Locate every line in the records below that holds the word "will" and return each one.

++++ RECORDS SHOWN

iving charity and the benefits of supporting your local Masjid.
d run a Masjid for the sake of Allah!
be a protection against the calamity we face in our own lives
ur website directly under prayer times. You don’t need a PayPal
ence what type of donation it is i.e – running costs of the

++++++++
++++ RECORDS SHOWN

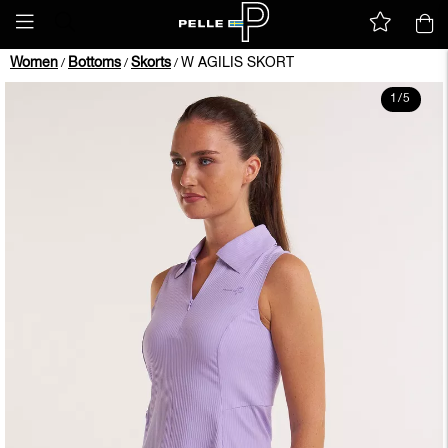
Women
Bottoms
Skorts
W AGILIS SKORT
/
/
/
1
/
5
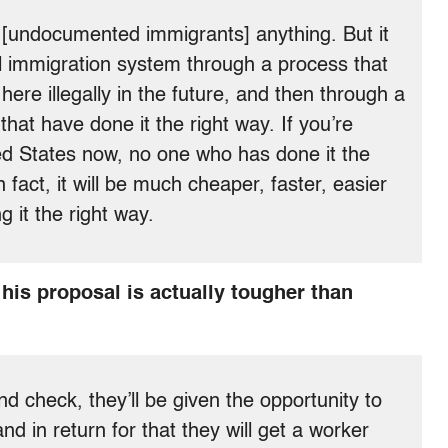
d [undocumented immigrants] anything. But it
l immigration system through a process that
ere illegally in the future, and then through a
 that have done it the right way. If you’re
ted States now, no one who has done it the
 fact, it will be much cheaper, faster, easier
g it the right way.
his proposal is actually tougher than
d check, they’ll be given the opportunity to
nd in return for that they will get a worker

++++++++
++++ RECORDS SHOWN

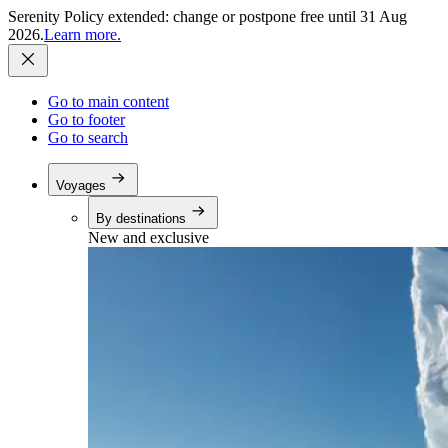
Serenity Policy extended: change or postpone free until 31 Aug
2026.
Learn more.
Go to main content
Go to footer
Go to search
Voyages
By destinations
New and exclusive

++++++++

TASK ANSWER →
 fact, it will be much cheaper, faster, easier
nd in return for that they will get a worker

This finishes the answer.